An air capacitor with an electric capacity of 250 pF is connected to a source of constant potential difference of 100 V

An air capacitor with an electric capacity of 250 pF is connected to a source of constant potential difference of 100 V. Calculate the capacitor’s energy. How will the energy of the capacitor change when the space between the plates is filled with a substance with a dielectric constant E = 20?
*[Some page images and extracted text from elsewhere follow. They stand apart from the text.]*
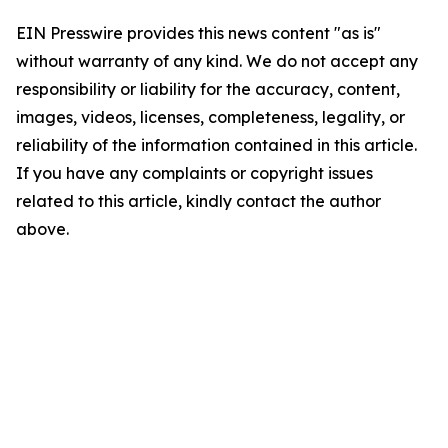
EIN Presswire provides this news content "as is"
without warranty of any kind. We do not accept any
responsibility or liability for the accuracy, content,
images, videos, licenses, completeness, legality, or
reliability of the information contained in this article.
If you have any complaints or copyright issues
related to this article, kindly contact the author
above.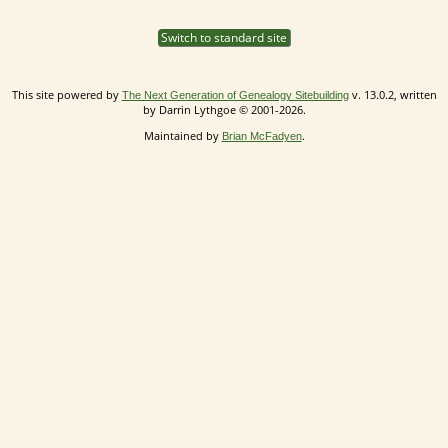
Switch to standard site
This site powered by
v. 13.0.2, written
The Next Generation of Genealogy Sitebuilding
by Darrin Lythgoe © 2001-2026.
Maintained by
.
Brian McFadyen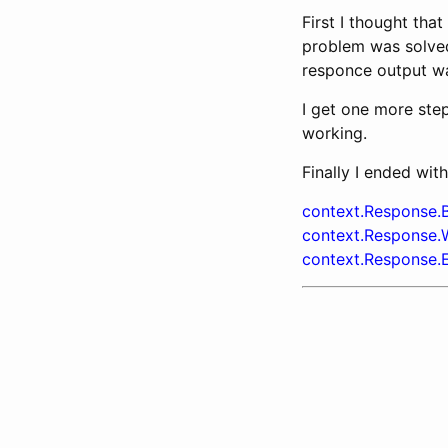
First I thought tha
problem was solved
responce output wa
I get one more step
working.
Finally I ended with
context.Response.B
context.Response.Wr
context.Response.E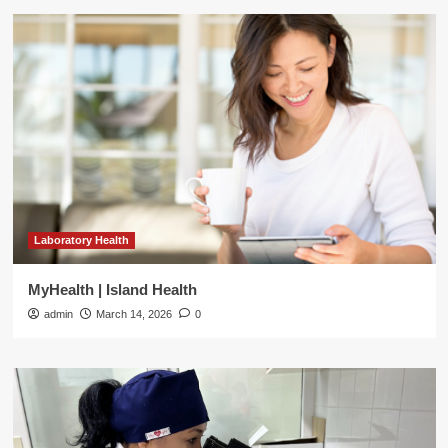
Laboratory Health
MyHealth | Island Health
admin
March 14, 2026
0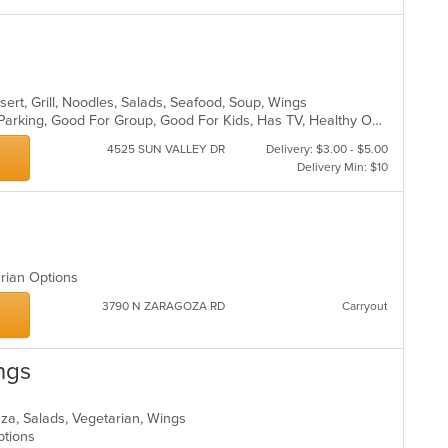
sert, Grill, Noodles, Salads, Seafood, Soup, Wings
Casual Dining, Comfort Food, Free Parking, Good For Group, Good For Kids, Has TV, Healthy Options
4525 SUN VALLEY DR
Delivery: $3.00 - $5.00
Delivery Min: $10
arian Options
3790 N ZARAGOZA RD
Carryout
ngs
Pizza, Salads, Vegetarian, Wings
Options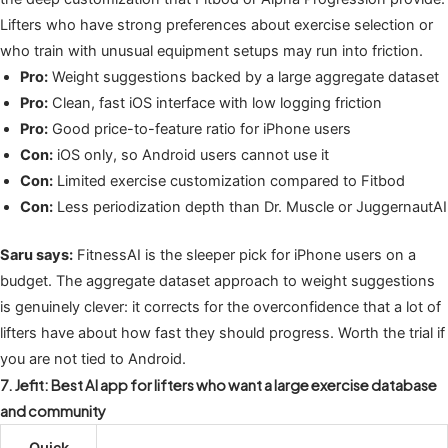
Lifters who have strong preferences about exercise selection or
who train with unusual equipment setups may run into friction.
Pro:
Weight suggestions backed by a large aggregate dataset
Pro:
Clean, fast iOS interface with low logging friction
Pro:
Good price-to-feature ratio for iPhone users
Con:
iOS only, so Android users cannot use it
Con:
Limited exercise customization compared to Fitbod
Con:
Less periodization depth than Dr. Muscle or JuggernautAI
Saru says:
FitnessAI is the sleeper pick for iPhone users on a
budget. The aggregate dataset approach to weight suggestions
is genuinely clever: it corrects for the overconfidence that a lot of
lifters have about how fast they should progress. Worth the trial if
you are not tied to Android.
7. Jefit: Best AI app for lifters who want a large exercise database
and community
Quick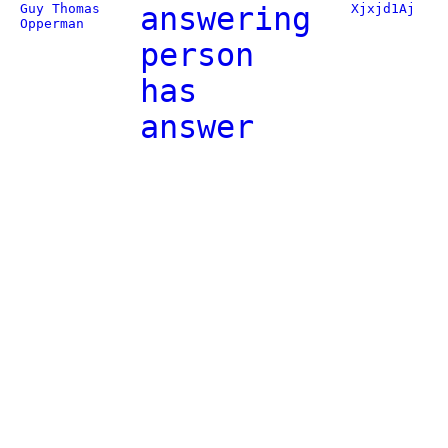
Guy Thomas
answering
Xjxjd1Aj
Opperman
person
has
answer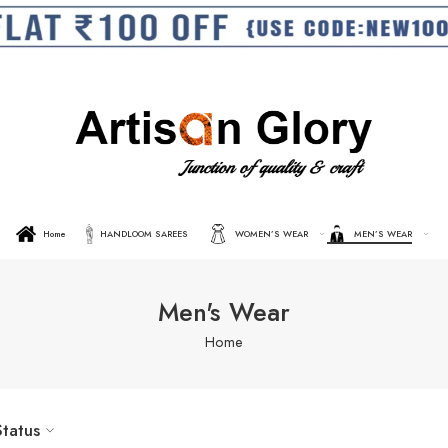
Home
HANDLOOM SAREES
WOMEN’S WEAR
MEN’S WEAR
Men's Wear
Home
Status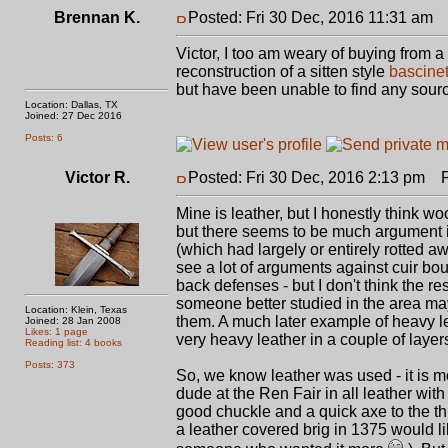
Brennan K.
Posted: Fri 30 Dec, 2016 11:31 am
P
Victor, I too am weary of buying from a l
reconstruction of a sitten style
bascine
but have been unable to find any sour
Location: Dallas, TX
Joined: 27 Dec 2016
Posts: 6
Victor R.
Posted: Fri 30 Dec, 2016 2:13 pm
Po
Mine is leather, but I honestly think woo
but there seems to be much argument i
(which had largely or entirely rotted awa
see a lot of arguments against cuir bou
back defenses - but I don't think the r
someone better studied in the area may
Location: Klein, Texas
them. A much later example of heavy leat
Joined: 28 Jan 2008
Likes: 1 page
very heavy leather in a couple of layer
Reading list: 4 books
Posts: 373
So, we know leather was used - it is 
dude at the Ren Fair in all leather wit
good chuckle and a quick axe to the th
a leather covered brig in 1375 would l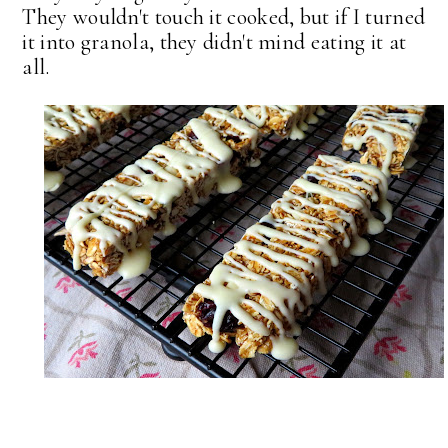
They wouldn't touch it cooked, but if I turned
it into granola, they didn't mind eating it at
all.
Data: C (electrical capacity) = 250 pF = 25 * 10 ^ -11 F; Δφ is the potential difference (Δφ = 100 V); ε1 (dielectric constant of the substance in question) = 20.

Constants: ε (dielectric constant of air) = 1.

1) The energy of the capacitor taken: W = C * U ^ 2/2 = C * Δφ ^ 2/2 = 25 * 10 ^ -11 * 100 ^ 2/2 = 1.25 * 10 ^ -6 J = 1.25 mcJ.

2) Change in the energy of the capacitor taken: W1 / C1 = Δφ ^ 2/2 = W / C; W1 / (ε1 * ε0 * S / d) = W / (ε * ε0 * S / d); W1 / ε1 = W / ε, whence we express: W1 = W * ε1 / ε = 1.25 * 10 ^ -6 * 20/1 = 25 * 10 ^ -6 J = 25 μJ.

k = W1 / W = 25 / 1.25 = 20 p.

Answer: 1) The energy of the taken capacitor is equal to 1.25 μJ; 2) The energy will increase 20 times and will be 25 μJ.